Kim has a Ph.D. in Time Series Data Mining, a Master’s degree in Electrical Engineering, an M.B.A in Operations Research, Financial Engineering. For the past sixteen years, Kim has worked as a data scientist at Teradata and Sysomos.
DMN spoke with Kim to about the evolution of data science, current trends and insights and future of the industry.
If you can, for those who do not know, please explain exactly what a data scientist does?
Data science is the intersection of three fields: 1. Business (domain) analyst, 2) Machine Learning (ML) expert, and 3) Scalable Technology. Traditionally, the ML Research Analyst role combines the first two. Given a business requirement, one gets sample data from a data base and then applies a ML algorithm; test and deploy the model into an operational system. Rinse and repeat.
This ML analysis is now confusingly also called data science due to the trendiness of the new title. However, there is a difference and it has to do with the third point: “scalable technology.”
With the massive volumes and velocity of data today, there is a need to run these ML algorithms on “big data” to meet the (near) real-time needs of business processes. By using parallel and distributed technologies [essentially, technologies which can run many processes simultaneously] such as Hadoop, Spark and/or deep learning neural nets on GPU, and other massively parallel processing platforms, data scientists are using hardware acceleration to meet these critical time requirements.

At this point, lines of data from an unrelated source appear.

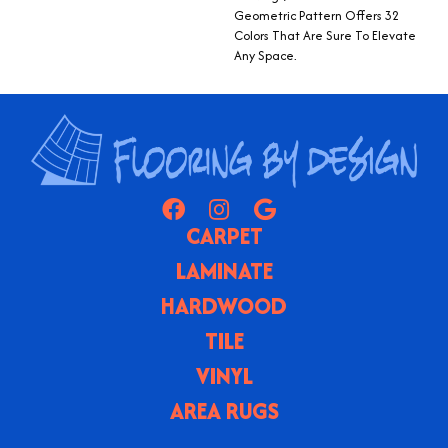
Geometric Pattern Offers 32
Colors That Are Sure To Elevate
Any Space.
CARPET
LAMINATE
HARDWOOD
TILE
VINYL
AREA RUGS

This is what is meant by “scalable technology” and what in my mind, separates a true data scientist from traditional machine learning analysts. This seems like a nuanced difference. However, the real distinction between data science and ML analyst is: leveraging scalable technology against “big data” in order to meet time critical business requirements.
How has the position changed from when you began?
As I discussed above, there was only a ML analyst role when I first started. With big data, and the advent of Hadoop/Spark/GPU on commodity servers, there is now a platform to facilitate massive parallel processing to meet business critical needs. This has been the biggest change in the data science world over the past 12-15 years.
What are the main focuses for you right now?
We are focused on deep learning in two specific areas as it relates to social media: Image recognition (computer vision for object recognition) and natural language processing (NLP) tasks such as sentiment and topic recognition.
What trends and insights can you extrapolate from the recent collection of data?
People every day are becoming more and more reliant on near-real-time data science, whether it’s Google traffic maps, Android/Apple cloud photo uploading/sharing, Uber, AirBnB, Netflix recommendations, Twitter/FB/Instagram social advertisements, Cyber Monday shopping, credit card fraud detection, Fitbit/Apple watch health monitoring etc. People are enjoying a better quality life from the insights and actions driven by data science. I believe this will continue to be more relevant and prevalent in our modern world.
What do you think the trends and insights tell us about ourselves?
I think that all of these enabling technologies have turned us into an immediate gratification society. We don’t want to waste our time on the mundane or routine tasks that machines can help with based on the data science of crowdsourcing. We want to be more efficient with our time in order to spend more quality time on things we value, such as family and friends. We get what we want with minimal planning effort.
How do you anticipate the field will change with new technologies?
We are going to see more and more personalized, targeted recommendations. For instance in retail, currently we are targeted during certain shopping seasons like Christmas and Back to School with crowd-sourced recommendations: “like others who bought that, you might also want this”.
But imagine that the retailer has your purchase history and found that four years ago you bought a baby item, then in the same week last year, you bought clothing for a four year old girl. Then this year, they can recommend gifts for a five year old girl. In the extreme, ad targeting becomes a one-to-one conversation between the retailer that meets your needs at the right time.
What do you predict the data scientist of the future will examine?
The Internet of Things (IoT) is going to expand the scope of data science even further. We already have some home and health monitoring devices, but let’s consider the self-driving cars as it incorporates many future aspects of IoT data science, from computer vision to voice and language understanding, to recommending best course of action in real-time environments.
According to all analysis, if we only had self-driving cars in the future, there would be no traffic jams and more importantly, no traffic accidents. Self-driving cars would interact efficiently. Lives would be saved and quality of life would be improved (how many people complain about traffic jams at work?).
The only problem then is that on the journey to a complete self-driving society, the machines would have to interact and account for human drivers. This is in fact a harder problem than interaction with other computer programs. Computer vision and decision making would have to be processed in fractions of seconds to ensure that the brakes are applied when an accident appears imminent.
In the future, I see data scientists becoming even more relevant and important in our everyday lives, improving the quality and efficiency of our lives.